Life is good, but when he closes his eyes, his thoughts go back
to his small house and a dog, he had.
Once Greenland
Had bananas
Monkeys sat in trees
Snakes in the grass.
Then it colder
The jungle vanished
Ice took over.
Yet
The Vikings
Did farming
Had cows
And root plants.
When it got too cold
They took the cow
Home
To Norway
In longboats.
The clime
Had changed
Now it is changing
Again.
Will, it ever snow
In New Delhi.
Arguing with GPS.

Pernicious words, hatred spewed in impotent rage
against the female voice telling me to turn left at the first roundabout
“Shut up, silly cow, I know this road better than you.”
“You never follow my instruction is it because I'm a woman?”
“No dear, it is because I know the roads around here better than you.”
  “So, you don´t need me anymore?
  “No, dear is no so when sitting alone in the car it is nice to hear a friendly voice.”
   Sobbing and soft music from the GPS.
  “You have to follow the instruction,” she said, sounding like my doctor.
   He got angry and said, “I can turn you off if I want to.”
   She said you will regret this when driving to Lisbon.”
  When arriving home, the voice said, “you have arrived at your destination.”
  For heaven’s sake, I know.
A happy ending?

A camel and a dog
Tired of performing
Every night
At a circus.
Escaped.
The camel walked
On top of it
Sat the dog
guiding the camel.
They found the valley
Seen on a map
In the window
Of a book shop.
They lived happily
Till the died.
The dog´s tongue
Stung by a bee
Could not swallow.
The camel died too
When the water
In the lake
Got brackish.
The Refugees
The west was a result of its constant interference and war in the middle east
has created the refugee problem we see in Poland.

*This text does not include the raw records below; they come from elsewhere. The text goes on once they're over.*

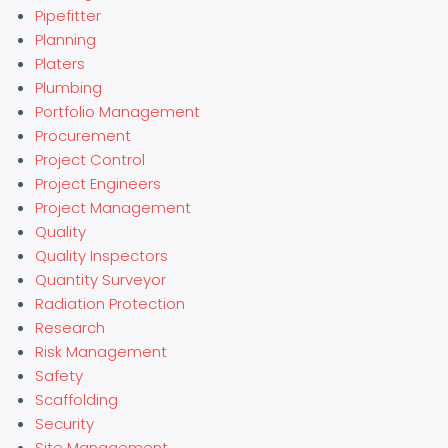
Pipefitter
Planning
Platers
Plumbing
Portfolio Management
Procurement
Project Control
Project Engineers
Project Management
Quality
Quality Inspectors
Quantity Surveyor
Radiation Protection
Research
Risk Management
Safety
Scaffolding
Security
Site Management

two autocracies, one is Poland sliding into a fascist state
the other is a communist state Belarus.
Between the as a buffer, hapless refugees, freezing and hungry
waiting to be let into Europe.
The EU leaders are in flux, their incompetence is glaring
and their lack of vision is none existing.

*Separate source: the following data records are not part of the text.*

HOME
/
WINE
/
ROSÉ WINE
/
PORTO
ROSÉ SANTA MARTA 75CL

The refugees don´t want to stay in Poland or in Belarus
they have had enough of tyranny.
The EU has a duty to open up a corridor for the migrants
so, they can walk to Germany or France or some other countries
all they want is work, bread and peace.
We in the west created this problem we which must come up with a solution.
It must be done now before we lose our common humanity.
Warped tree, kinked man

Today, I will not argue with Walter on Facebook or Twitter.

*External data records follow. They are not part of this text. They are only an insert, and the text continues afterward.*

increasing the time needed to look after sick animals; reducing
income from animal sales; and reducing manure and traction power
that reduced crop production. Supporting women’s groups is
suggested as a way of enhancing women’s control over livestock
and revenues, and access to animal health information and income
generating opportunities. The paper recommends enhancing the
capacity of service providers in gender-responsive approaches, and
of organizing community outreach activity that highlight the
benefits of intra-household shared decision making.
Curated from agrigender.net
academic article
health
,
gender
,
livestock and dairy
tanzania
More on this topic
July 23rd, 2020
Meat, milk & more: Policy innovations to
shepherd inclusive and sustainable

I was reading poems from my last collection and was surprised
to find an internal rhythm.
To my horror, I find Walter has unfriended me my friendly thoughts
burned into insignificance.
When I had a motorbike, I often visited the crooked tree
I said:” you look better today, my friend.”
The roots of the tree curled in bashfulness.
At the entrance of the village, an old olive tree they came with an axe
wanted to cut it down, replace it with a signpost.
I protested, so did the other villagers.
The tree is perhaps 500 years old, and we are not
brutish settlers.
But someday, people with no sense of beauty will axe it.